Though we know the statistics on plane crashes and air safety, a bumpy plane ride can be terrifying on a gut level. The same holds true for stock market turbulence. But remember, the stock market typically moves in cycles, and if we experience some serious turbulence in the coming years, it wouldnʼt be out of the ordinary. If you want a guaranteed smooth ride, you may not reach your destination, be it a desirable Pacific island or a desired financial endpoint.

 

“The 2007 crash ruined my retirement”

I have heard this story, in varying forms, from many investors who lost money (and sleep) due to the Great Recession.

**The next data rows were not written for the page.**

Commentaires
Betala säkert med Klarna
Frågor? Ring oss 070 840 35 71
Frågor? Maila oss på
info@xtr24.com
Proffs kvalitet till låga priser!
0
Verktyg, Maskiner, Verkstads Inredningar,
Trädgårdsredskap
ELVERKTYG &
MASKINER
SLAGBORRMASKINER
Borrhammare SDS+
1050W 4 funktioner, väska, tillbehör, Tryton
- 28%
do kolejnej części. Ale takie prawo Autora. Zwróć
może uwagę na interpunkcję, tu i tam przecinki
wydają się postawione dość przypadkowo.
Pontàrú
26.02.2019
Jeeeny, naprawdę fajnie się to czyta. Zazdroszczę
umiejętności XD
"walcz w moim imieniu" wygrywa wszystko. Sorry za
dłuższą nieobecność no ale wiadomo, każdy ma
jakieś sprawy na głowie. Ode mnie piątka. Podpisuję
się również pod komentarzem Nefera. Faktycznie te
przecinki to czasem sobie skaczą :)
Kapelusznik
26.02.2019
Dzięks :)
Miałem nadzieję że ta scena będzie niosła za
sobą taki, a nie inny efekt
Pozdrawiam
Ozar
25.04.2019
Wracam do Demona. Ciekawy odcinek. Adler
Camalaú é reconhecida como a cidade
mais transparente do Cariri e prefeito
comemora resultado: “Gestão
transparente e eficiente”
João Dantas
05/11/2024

But in many cases, it was the lack of a properly constructed portfolio—with an asset allocation appropriate to her life stage—that negatively impacted someoneʼs retirement.

 

When the market dipped, the ones who suffered the most were the retirees and near-retirees who had to sell their investments (low), because their assets hadnʼt been allocated, age-appropriately, among stocks and bonds to help reduce volatility. In my opinion, if you know you might need to spend a portion of your savings in the next 5-10 years, you shouldnʼt be investing it in risky assets but rather, keeping it in cash or cash equivalents.

 

Your asset allocation should be based on your cash flow level, as well as your age, risk tolerance and goals. People retiring in 2007 were to some degree protected from the dips in their 403(b) balances, if they had a sufficient enough cash flow to avoid the necessity of dipping into their accounts; savers who could afford to wait until the market bounced back, were in a stronger place.

 

Younger savers with a more distant time horizon are also well placed to take on risk. Likewise, a tenured professor is probably in a better position to withstand volatility than someone without that stable source of income. In both cases, an investment strategy that incorporates an age- and lifestage- appropriate amount of stocks, may potentially keep pace with the rising cost of goods and services. Investing involves risk and you can lose money. There is no assurance that the goals will be met or that the solution or strategy will be successful. There is no guarantee that asset allocation reduces risk or increases returns.